Ergebnisprognose für 2004 angehoben

Schering rechnet mit deutlich höherem Gewinn

Der drittgrößte deutsche Pharmakonzern Schering hat wegen niedrigerer Steuerzahlungen und einem besseren Geschäftsverlauf für 2004 einen deutlich höheren Netto-Gewinn in Aussicht gestellt als erwartet.

HB BERLIN. Es werde jetzt ein Ergebnis pro Aktie von etwa 2,60 € erwartet, teilte der Konzern am Donnerstag mit. Bislang hatte Schering lediglich ein Ergebnis von über 2,35 € je Aktie vorhergesagt. „Unsere vorläufigen Zahlen zeigen eine deutliche Verbesserung unserer operativen Performance“, sagte Finanzvorstand Jörg Spiekerkötter. „Wir sind auf gutem Wege, unser Ziel einer operativen Marge von 18 % im Jahr 2006 zu erreichen.“

In der Prognose für 2004 seien bereits Restrukturierungsaufwendungen berücksichtigt worden, hieß es weiter. Schering hatte nach drei Quartalen bereits ein Betriebsergebnis von fast 600 Mill. € erreicht, blieb aber unter Hinweis auf diese ausstehenden Ausgaben von gut 30 Mill. € etwa für Stellenabbau bei seiner Gesamtjahresprognose von über 700 Mill. € Betriebsgewinn. Allerdings war dies von Schering selbst als konservativ bezeichnet worden. Zum Umsatz machte Schering keine Aussagen. Bisher hatte der Konzern - in Landeswährungen gerechnet - von einem prozentual einstelligen Wachstum im mittleren Bereich gesprochen. Nach Reuters-Informationen aus Branchenkreisen wird dies auch für 2005 erwartet. Vorläufige Geschäftszahlen für 2004 will Schering am 9. Februar vorlegen.

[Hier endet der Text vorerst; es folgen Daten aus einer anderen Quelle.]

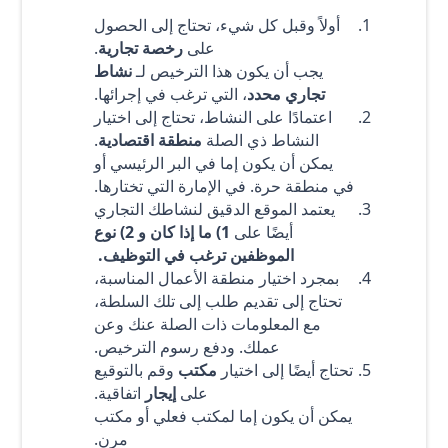
أولاً وقبل كل شيء، تحتاج إلى الحصول
على
رخصة تجارية
.
يجب أن يكون هذا الترخيص لـ
نشاط
تجاري محدد
، التي ترغب في إجرائها.
اعتمادًا على النشاط، تحتاج إلى اختيار
النشاط ذي الصلة
منطقة اقتصادية
.
يمكن أن يكون إما في البر الرئيسي أو
في منطقة حرة. في الإمارة التي تختارها.
يعتمد الموقع الدقيق لنشاطك التجاري
أيضًا على
1) ما إذا كان و 2) نوع
الموظفين ترغب في التوظيف.
بمجرد اختيار منطقة الأعمال المناسبة،
تحتاج إلى تقديم طلب إلى تلك السلطة،
مع المعلومات ذات الصلة عنك وعن
عملك. ودفع رسوم الترخيص.
تحتاج أيضًا إلى اختيار
مكتب
وقم بالتوقيع
على
إيجار
اتفاقية.
يمكن أن يكون إما لمكتب فعلي أو مكتب
مرن.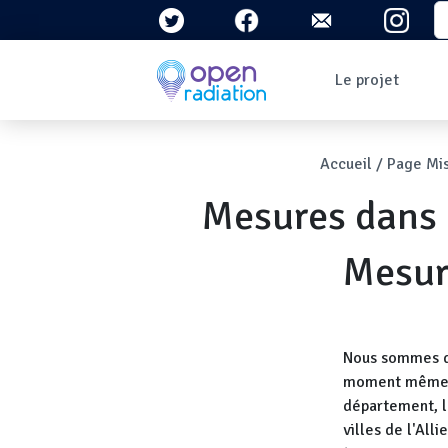
Aller au contenu principal
S
Navigation 
Le projet
Qui sommes-nous ?
Le contexte
Fil d'Ari
Accueil
Page Mis
Qu'est-ce que la
radioactivité ?
Mesures dans 
Question/Réponses
Lettres
d'information
Mesur
Nous sommes de
moment même un
département, l'
villes de l'All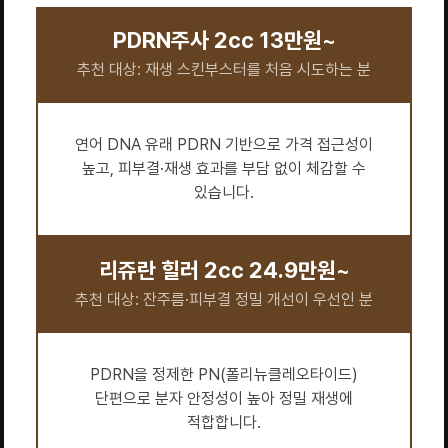
PDRN주사 2cc 13만원~
추천 대상: 재생 스킨부스터를 처음 시도하는 분
연어 DNA 유래 PDRN 기반으로 가격 접근성이
높고, 피부결·재생 효과를 부담 없이 체감할 수
있습니다.
리쥬란 힐러 2cc 24.9만원~
추천 대상: 잔주름·피부결 정밀 개선이 우선인 분
PDRN을 정제한 PN(폴리뉴클레오타이드)
단편으로 분자 안정성이 높아 정밀 재생에
적합합니다.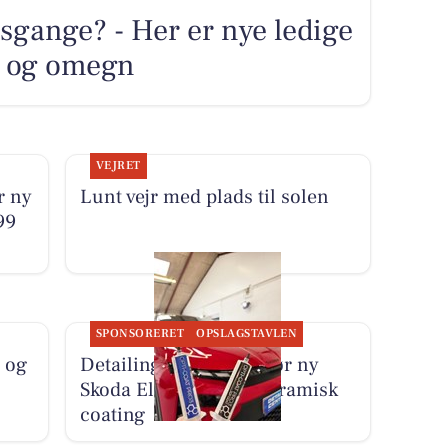
sgange? - Her er nye ledige
ng og omegn
VEJRET
r ny
Lunt vejr med plads til solen
99
SPONSORERET
OPSLAGSTAVLEN
 og
Detailing Center klargør ny
Skoda Elroq RS med keramisk
coating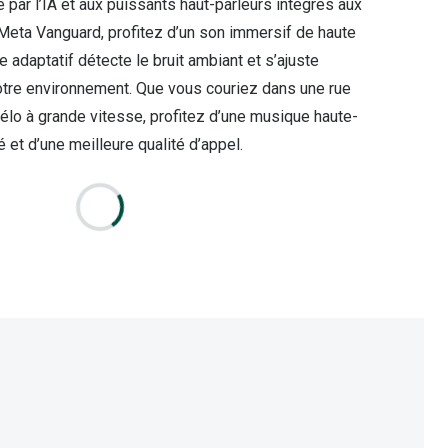
é par l’IA et aux puissants haut-parleurs intégrés aux
eta Vanguard, profitez d’un son immersif de haute
e adaptatif détecte le bruit ambiant et s’ajuste
tre environnement. Que vous couriez dans une rue
vélo à grande vitesse, profitez d’une musique haute-
té et d’une meilleure qualité d’appel.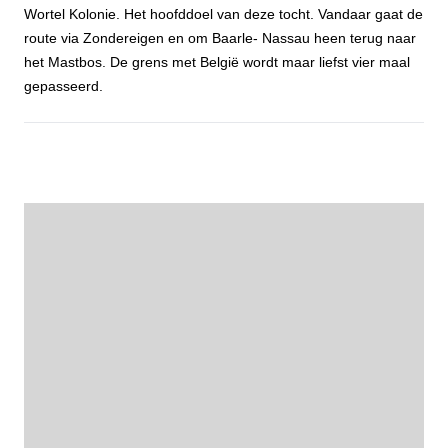
Wortel Kolonie. Het hoofddoel van deze tocht. Vandaar gaat de
route via Zondereigen en om Baarle- Nassau heen terug naar
het Mastbos. De grens met België wordt maar liefst vier maal
gepasseerd.
Fietstocht Wortelkolonie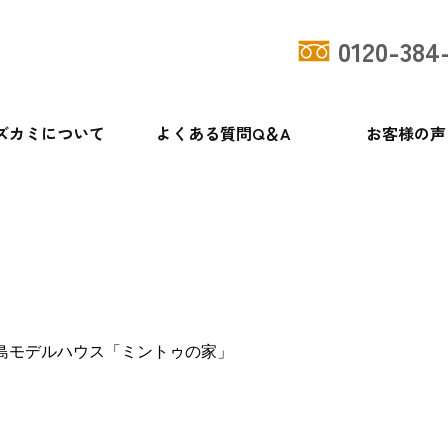
0120-384
ズカミについて
よくある質問Q＆A
お客様の声
島モデルハウス「ミントゥの家」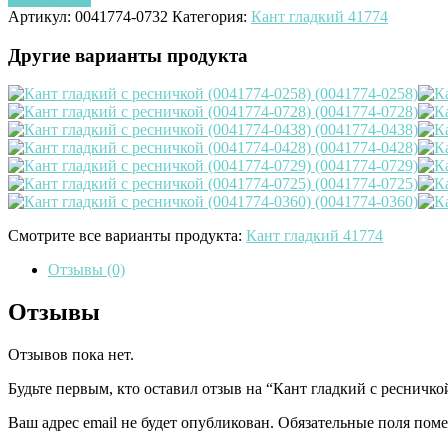
Артикул:
0041774-0732
Категория:
Кант гладкий 41774
Другие варианты продукта
Смотрите все варианты продукта:
Кант гладкий 41774
Отзывы (0)
Отзывы
Отзывов пока нет.
Будьте первым, кто оставил отзыв на “Кант гладкий с ресничко
Ваш адрес email не будет опубликован.
Обязательные поля пом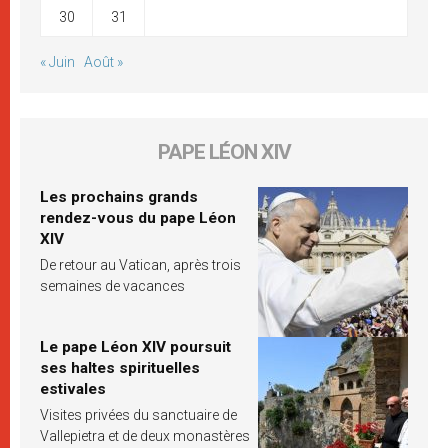
30
31
« Juin
Août »
PAPE LÉON XIV
Les prochains grands
rendez-vous du pape Léon
XIV
De retour au Vatican, après trois
semaines de vacances
Le pape Léon XIV poursuit
ses haltes spirituelles
estivales
Visites privées du sanctuaire de
Vallepietra et de deux monastères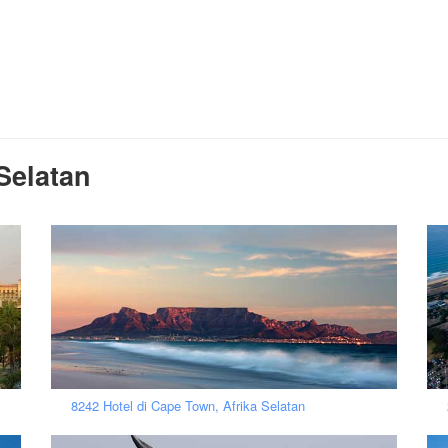
Selatan
8242 Hotel di Cape Town, Afrika Selatan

Schering profitiert vor allem vom starkem Absatz seiner neuartigen Verhütungsmittel wie Yasmin und Mirena, die als margenstark gelten. Dagegen hatte Scherings umsatzstärkstes Präparat, das Multiple-Sklerose Medikament Betaferon, zuletzt ein schwächeres Absatzwachstum verzeichnet. Zudem hatte die Schering-Aktie unter der verzögerten Zulassung einer Präparate in den USA, wie etwa des Krebs-Medikaments Bonefos, gelitten. Am Donnerstagnachmittag drehte die Schering-Aktie nach der Mitteilung in einem schwächeren Markt mit über einem Prozent ins Plus auf 53,64 €.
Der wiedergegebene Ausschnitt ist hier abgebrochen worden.